First lady Michelle Obama said on Thursday that civil servants will play a critical role in implementing President Obama's reform agenda.
"We need you," Obama told OPM employees during a ceremonial swearing-in ceremony for John Berry, the agency's new director. "Barack Obama cannot make the changes that we hope [for] without strong employees. That has to start here in this office if it's going to emanate through the entire federal government….Let's roll up our sleeves and get to work."
Obama said she was particularly concerned about the work-life balance issues employees face during difficult times, and the role OPM could play in keeping the federal workforce healthy and strong.
"That's why I take on this cause, because we all struggle to make sure we're not just good workers," she said. "It's important for you all to remember how important that work-life balance is in maintaining a strong and committed workforce."
The first lady praised Berry as "not just a nice person but a smart person," as he was sworn in by OPM former Director Constance Newman, who served under President George H.W. Bush and whom Berry described as a mentor. Berry pledged to listen to innovative proposals for federal reform, and said his goal was to make the agency a model for the rest of the federal government.

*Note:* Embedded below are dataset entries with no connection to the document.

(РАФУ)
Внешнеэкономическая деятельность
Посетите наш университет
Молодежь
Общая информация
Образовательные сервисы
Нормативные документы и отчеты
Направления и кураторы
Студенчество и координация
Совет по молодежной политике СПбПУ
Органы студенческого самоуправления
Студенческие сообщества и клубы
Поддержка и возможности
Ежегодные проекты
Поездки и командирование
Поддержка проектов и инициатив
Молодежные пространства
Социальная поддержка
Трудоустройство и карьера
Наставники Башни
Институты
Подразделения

"Our mission is to ensure an effective workforce for the nation…. We want our workforce to be the model for best practices for the world," he said. "At OPM, our culture will thrive, advance and succeed because our minds are as open as my door and our offices."

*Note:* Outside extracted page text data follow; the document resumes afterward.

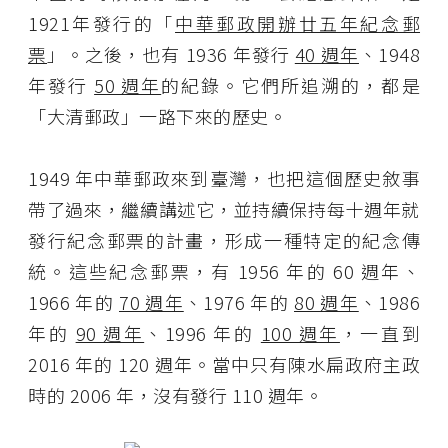
1921年發行的「
中華郵政開辦廿五年紀念郵
票
」。之後，也有 1936 年發行
40 週年
、1948
年發行
50 週年
的紀錄。它們所追溯的，都是
「大清郵政」一路下來的歷史。
1949 年中華郵政來到臺灣，也把這個歷史敘事
帶了過來，繼續講述它，並持續保持每十週年就
發行紀念郵票的計畫，形成一種特定的紀念傳
統。這些紀念郵票，有 1956 年的 60 週年、
1966 年的
70 週年
、1976 年的
80 週年
、1986
年的
90 週年
、1996 年的
100 週年
，一直到
2016 年的 120 週年。當中只有陳水扁政府主政
時的 2006 年，沒有發行 110 週年。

During his remarks, Berry introduced Frank Kameny, a civil servant who was fired from the Army's Map Service in 1957 because he was gay. Kameny became a pioneering gay rights activist, and Berry said Kameny's efforts made his appointment possible. Berry is the first openly gay person to serve as head of an executive agency.
"It is the president's and my opinion that employees should only be judged by their ability to do the job and their performance on the job, and not by any other irrelevant practice," he said.
The first lady also called for a new commitment to equality in the civil service.
"Our nation is best served when the principles of excellence and diversity guide the federal government's hiring practices, when we uphold the merit system principles that call for recruiting the most talented individuals from all segments of society, when we demand that employees are treated fairly and equitably, when employees are paid equally for equal work," she said.
Berry said after his swearing-in that he thought the federal government had not made enough progress in improving the diversity of its workforce, but he hoped his new deputy director, former Equal Employment Opportunity Commission Vice Chairwoman Christine Griffin, would help him review policies that could be used to advance diversity.
"Quite frankly, I think we have failed at our efforts in the past 20 years," Berry said. "We don't have much progress to show. It's going to be one of my focal areas."